Mental stresses are influences upon a human being caused by the work task, the working environment or the work equipment, and impacting upon mental capacity such as clear-headedness, memory or cognitive ability. If these influences are too diverse, too chaotic or too intensive, they may cause excessive mental strain.
Physical stresses arise through unfavourable body postures, rapid or sustained body movements, high force exertion, the handling of loads, or a combination of these aspects. The stresses manifest themselves in strain upon the muscles, locomotor apparatus and spine. Machines and their control stations should be engineered such that stress factors are reduced to a minimum. A risk assessment assists in estimation of a work situation. Corresponding information can be found in the EN ISO 12100 standard and the EN 1005 series of standards.

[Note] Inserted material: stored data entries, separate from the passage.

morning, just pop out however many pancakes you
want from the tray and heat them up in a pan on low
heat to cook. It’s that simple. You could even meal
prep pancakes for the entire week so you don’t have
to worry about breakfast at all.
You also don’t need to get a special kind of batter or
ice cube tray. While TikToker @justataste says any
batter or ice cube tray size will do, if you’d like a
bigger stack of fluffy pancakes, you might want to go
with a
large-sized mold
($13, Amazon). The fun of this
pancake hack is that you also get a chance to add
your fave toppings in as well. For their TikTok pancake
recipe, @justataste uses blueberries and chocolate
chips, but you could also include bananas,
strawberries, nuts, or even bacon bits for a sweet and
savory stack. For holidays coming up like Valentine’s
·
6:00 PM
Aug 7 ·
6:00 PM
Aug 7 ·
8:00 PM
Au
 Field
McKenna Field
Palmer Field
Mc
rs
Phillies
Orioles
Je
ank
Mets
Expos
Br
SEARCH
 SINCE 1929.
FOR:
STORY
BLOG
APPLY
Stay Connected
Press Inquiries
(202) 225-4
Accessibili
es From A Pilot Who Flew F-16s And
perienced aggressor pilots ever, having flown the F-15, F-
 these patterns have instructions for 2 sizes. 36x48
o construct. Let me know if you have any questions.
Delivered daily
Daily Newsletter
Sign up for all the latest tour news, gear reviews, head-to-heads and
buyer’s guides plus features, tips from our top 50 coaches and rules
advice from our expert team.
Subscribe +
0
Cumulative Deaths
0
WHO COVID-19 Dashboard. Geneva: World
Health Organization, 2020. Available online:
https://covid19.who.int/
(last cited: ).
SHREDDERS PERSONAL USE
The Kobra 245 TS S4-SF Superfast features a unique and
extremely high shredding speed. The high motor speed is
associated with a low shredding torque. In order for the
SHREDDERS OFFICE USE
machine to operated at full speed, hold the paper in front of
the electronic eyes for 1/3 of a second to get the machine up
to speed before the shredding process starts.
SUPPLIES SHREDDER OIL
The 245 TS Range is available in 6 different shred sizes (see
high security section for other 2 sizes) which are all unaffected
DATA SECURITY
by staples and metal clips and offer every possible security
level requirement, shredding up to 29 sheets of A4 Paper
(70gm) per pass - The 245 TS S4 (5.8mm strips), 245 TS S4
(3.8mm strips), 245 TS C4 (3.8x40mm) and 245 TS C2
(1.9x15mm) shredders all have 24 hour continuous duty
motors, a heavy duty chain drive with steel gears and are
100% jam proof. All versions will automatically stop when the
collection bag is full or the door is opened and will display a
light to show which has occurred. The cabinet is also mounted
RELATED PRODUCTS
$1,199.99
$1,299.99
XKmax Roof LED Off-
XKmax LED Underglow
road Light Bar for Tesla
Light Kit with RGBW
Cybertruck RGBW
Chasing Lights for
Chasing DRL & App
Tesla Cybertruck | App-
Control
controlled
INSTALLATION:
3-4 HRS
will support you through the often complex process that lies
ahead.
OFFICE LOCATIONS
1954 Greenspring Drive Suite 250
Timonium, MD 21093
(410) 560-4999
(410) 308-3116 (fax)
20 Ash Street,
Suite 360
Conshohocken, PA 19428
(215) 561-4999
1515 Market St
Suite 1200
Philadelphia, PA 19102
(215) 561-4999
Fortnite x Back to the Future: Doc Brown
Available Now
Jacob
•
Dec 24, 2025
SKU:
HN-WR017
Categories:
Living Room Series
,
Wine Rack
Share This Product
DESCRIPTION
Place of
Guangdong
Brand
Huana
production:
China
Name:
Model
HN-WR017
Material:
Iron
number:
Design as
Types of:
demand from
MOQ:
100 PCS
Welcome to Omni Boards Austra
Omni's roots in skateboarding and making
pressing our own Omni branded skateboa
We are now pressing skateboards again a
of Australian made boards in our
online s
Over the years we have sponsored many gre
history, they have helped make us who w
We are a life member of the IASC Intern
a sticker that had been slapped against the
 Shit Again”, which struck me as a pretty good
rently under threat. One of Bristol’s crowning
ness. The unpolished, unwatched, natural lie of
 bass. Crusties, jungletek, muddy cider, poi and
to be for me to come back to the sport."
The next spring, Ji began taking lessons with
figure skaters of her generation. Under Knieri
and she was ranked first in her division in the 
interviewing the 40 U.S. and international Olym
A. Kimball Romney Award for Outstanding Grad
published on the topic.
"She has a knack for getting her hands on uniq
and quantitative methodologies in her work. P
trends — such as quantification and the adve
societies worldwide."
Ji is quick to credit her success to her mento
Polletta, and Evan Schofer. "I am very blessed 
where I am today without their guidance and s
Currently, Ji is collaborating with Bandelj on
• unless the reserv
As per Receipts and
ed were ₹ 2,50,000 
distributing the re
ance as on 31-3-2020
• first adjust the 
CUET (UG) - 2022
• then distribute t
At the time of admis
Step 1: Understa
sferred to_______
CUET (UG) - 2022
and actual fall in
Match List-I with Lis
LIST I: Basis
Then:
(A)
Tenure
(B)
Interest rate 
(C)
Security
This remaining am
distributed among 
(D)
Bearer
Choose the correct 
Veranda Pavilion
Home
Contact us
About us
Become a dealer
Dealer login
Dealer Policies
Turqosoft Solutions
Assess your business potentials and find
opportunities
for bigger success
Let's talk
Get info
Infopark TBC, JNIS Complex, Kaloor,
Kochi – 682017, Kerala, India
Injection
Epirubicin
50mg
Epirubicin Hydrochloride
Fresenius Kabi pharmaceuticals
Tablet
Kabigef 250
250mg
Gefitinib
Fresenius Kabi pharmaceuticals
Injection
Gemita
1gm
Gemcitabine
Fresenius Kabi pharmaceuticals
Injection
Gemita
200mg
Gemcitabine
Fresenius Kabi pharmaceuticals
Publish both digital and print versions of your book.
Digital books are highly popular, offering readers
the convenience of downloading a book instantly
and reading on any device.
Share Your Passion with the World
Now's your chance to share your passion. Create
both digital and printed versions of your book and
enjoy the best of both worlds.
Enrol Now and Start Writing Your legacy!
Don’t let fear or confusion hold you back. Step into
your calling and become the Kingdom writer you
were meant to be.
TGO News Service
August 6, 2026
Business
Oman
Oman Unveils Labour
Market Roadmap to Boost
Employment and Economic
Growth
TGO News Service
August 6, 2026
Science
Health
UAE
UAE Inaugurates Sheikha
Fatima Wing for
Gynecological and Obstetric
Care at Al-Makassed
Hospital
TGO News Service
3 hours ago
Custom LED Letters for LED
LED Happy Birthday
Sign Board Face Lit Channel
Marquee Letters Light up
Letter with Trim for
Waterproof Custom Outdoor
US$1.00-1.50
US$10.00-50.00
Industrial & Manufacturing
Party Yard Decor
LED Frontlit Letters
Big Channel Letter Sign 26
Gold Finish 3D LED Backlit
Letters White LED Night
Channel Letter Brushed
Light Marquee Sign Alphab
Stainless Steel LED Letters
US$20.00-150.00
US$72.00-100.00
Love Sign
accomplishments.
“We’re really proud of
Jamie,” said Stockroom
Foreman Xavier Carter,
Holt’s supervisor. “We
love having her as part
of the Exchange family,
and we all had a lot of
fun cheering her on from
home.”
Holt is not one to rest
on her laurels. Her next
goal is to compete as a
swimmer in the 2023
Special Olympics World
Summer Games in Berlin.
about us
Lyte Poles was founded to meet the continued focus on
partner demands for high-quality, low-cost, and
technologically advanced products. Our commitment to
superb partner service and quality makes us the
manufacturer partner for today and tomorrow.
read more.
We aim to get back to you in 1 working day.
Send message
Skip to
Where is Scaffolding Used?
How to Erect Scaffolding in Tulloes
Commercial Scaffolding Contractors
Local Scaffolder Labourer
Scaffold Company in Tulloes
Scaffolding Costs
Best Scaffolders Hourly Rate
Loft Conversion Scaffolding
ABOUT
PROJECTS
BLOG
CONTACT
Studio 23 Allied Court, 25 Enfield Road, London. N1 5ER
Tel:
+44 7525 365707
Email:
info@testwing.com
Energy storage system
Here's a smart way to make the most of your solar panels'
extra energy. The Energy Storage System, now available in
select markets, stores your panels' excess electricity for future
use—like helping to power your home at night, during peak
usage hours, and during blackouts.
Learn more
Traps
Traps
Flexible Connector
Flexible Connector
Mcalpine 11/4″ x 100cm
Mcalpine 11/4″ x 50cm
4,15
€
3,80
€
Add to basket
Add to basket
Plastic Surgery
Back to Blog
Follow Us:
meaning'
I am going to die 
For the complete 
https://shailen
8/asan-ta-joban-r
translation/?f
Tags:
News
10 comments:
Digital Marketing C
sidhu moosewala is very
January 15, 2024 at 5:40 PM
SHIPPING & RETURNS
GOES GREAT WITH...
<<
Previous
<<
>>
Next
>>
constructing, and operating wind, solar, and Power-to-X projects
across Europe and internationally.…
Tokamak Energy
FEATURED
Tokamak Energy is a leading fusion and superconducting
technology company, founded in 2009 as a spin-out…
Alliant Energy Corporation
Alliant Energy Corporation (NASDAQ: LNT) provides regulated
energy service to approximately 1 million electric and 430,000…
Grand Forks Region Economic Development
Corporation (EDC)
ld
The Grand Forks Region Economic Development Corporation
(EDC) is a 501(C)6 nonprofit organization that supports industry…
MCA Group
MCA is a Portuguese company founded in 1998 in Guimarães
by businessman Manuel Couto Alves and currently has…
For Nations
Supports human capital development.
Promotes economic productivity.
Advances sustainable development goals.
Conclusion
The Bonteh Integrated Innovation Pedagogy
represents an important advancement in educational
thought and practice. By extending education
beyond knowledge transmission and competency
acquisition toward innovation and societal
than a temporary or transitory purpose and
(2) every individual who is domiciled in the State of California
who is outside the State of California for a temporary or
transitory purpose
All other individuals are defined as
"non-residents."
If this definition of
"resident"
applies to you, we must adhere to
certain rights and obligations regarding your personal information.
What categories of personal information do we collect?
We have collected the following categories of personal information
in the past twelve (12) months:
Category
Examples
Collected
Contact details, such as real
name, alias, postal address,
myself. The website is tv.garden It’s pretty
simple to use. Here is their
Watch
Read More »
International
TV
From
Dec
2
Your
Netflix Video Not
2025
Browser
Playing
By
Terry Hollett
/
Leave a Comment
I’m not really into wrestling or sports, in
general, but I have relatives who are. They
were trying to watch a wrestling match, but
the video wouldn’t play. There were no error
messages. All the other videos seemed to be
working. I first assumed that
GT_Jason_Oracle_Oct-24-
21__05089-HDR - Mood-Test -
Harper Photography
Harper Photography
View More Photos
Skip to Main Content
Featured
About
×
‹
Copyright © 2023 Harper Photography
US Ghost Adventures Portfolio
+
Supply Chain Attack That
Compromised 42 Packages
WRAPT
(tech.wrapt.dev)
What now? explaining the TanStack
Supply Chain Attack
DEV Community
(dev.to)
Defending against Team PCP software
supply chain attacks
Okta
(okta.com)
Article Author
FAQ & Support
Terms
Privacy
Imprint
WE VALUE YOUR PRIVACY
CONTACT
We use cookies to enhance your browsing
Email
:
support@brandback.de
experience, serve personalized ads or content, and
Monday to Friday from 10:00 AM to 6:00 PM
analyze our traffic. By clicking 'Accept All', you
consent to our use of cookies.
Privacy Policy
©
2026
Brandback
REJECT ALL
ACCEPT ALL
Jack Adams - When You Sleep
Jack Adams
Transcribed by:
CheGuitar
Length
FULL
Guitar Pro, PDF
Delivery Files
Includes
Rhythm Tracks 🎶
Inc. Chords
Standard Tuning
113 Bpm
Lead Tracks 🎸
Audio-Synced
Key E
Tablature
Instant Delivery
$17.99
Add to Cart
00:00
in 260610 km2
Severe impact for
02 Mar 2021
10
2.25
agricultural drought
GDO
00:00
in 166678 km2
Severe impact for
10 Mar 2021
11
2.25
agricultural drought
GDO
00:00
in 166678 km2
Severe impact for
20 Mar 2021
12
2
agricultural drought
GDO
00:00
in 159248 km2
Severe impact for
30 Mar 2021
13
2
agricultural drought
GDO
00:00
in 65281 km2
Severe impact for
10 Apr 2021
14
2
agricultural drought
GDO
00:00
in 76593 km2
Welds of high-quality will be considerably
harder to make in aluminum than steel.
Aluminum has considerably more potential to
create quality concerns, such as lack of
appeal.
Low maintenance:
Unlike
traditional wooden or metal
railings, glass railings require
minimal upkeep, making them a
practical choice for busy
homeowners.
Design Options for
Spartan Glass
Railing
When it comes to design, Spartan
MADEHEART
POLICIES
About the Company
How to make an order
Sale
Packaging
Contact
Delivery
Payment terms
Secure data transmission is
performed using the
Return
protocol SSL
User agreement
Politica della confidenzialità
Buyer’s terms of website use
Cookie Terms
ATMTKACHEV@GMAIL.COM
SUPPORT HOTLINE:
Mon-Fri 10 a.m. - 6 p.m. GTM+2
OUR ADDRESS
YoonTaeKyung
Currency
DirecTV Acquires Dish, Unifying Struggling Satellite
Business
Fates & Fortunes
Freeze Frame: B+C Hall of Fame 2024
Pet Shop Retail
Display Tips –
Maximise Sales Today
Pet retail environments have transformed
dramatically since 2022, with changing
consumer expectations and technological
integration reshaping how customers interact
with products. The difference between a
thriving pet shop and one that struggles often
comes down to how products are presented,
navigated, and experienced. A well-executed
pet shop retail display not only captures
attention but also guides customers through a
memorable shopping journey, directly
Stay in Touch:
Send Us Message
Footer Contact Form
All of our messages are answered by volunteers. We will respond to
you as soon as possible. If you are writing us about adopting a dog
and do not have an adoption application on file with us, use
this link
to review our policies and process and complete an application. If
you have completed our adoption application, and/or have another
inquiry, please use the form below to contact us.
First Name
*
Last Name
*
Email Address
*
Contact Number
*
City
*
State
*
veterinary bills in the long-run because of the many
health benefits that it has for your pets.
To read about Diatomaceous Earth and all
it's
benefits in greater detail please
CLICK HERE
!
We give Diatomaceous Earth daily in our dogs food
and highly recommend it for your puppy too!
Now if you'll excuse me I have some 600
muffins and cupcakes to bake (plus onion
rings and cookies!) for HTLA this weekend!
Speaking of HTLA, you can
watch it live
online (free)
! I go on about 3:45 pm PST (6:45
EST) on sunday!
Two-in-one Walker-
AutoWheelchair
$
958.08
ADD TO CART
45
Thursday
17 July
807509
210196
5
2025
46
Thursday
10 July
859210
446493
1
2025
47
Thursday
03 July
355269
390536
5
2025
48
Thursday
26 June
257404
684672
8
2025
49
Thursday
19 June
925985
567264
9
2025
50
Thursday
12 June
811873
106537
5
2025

Stresses acting upon human beings that are environmental in origin, as opposed to those associated directly with the work task, are a significant factor. Examples of environmental stresses are limatic influences such as wind, heat, noise, solids/liquids and gases. Depending upon the nature of the stress, it induces a strain upon the body, as in the case of heat during physical work, or upon mental capacity, as in the case of noise affecting the ability to concentrate. Environmental stresses can often be influenced only indirectly by the design of a machine or installation. It must always be ensured that the machine does not itself have an unfavourable impact and that its use is designed such that human beings are well protected against environmental influences.